Part of the reason why I love this recipe so much is, drumroll please… GARLIC!
Garlic is an absolute superfood.
- Garlic is part of the onion family and contains a property called allicin which helps with high blood pressure, has anti-microbial effects and is a potent antioxidant!
- Garlic (especially fresh garlic) contains powerful immune-boosting properties. Research has shown that supplementing with garlic reduced the risk of patients getting a common cold by 63% compared to a placebo group!
- Garlic is super heart-healthy due to its antioxidant properties and its ability to lower blood pressure. It has been used for hundreds of years as one of the oldest performance enhancing substances for adults. Got a big training session coming up? Make this dressing!
Also, I feel the need to point out that while the anchovies ARE optional in this dressing, it is delicious when they are included. First off, you don’t taste the fishiness at all and secondly, because anchovies are some of the healthiest fish out there. They are small and oily so they contain LOTS of anti-inflammatory omega 3 fats and are low in toxins (like mercury) because they don’t bioaccumulate. Enjoy!
- 10 rice paper wraps
- 2 organic chicken breasts, sliced into thin strips
- avocado oil
- pink himalayan salt
- cracked black pepper
- 1 head of romaine lettuce, chopped.
- DRESSING: Originally from my recipe healthified caesar salad
- 3 cloves garlic
- 6 anchovies (optional)
- ½ cup olive oil
- juice from 1 1/2 lemons (reserve other 1/2 for serving)
- 2 tbsp Dijon mustard
- 1 tbsp nutritional yeast
- 1 tsp sea salt
- cracked black pepper
- In a blender, blitz all ingredients for the salad dressing until smooth and creamy. Pour 1/2 cup of the dressing over the chopped romaine. Toss to combine.

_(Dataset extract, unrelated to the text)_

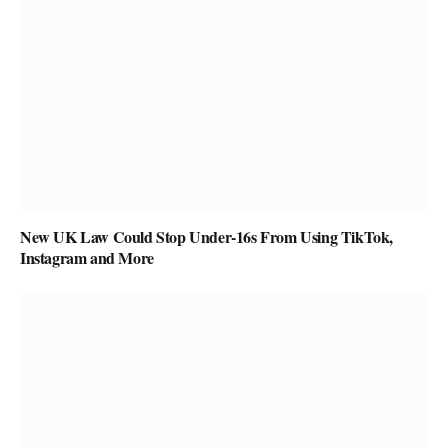
New UK Law Could Stop Under-16s From Using TikTok,
Instagram and More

Add more dressing if desired and toss again. Set aside.
- Heat a small amount of avocado oil in a cast iron skillet over medium heat. Season the chicken strips with some pink salt and pepper. Place the strips into the pan and cook over medium heat for 2-3 minutes each side or until cooked through. Once cooked, transfer to a plate.
- Fill a shallow bowl with luke-warm water. One at a time, dip the rice paper wraps into the water until they become slightly pliable (10-20 seconds)
- Lay the damn rice paper wrap flat, fill the bottom edge with 1-2 chicken slices and a handful of the caesar salad. Roll up the bottom edge first. Next, roll in both the sides. Finally, continue to roll the up the wrap until the top edge. Press to seal and set aside. Continue one by one until all wraps are done.
- Serve with the remaining 1/2 lemon cut into wedges. Enjoy!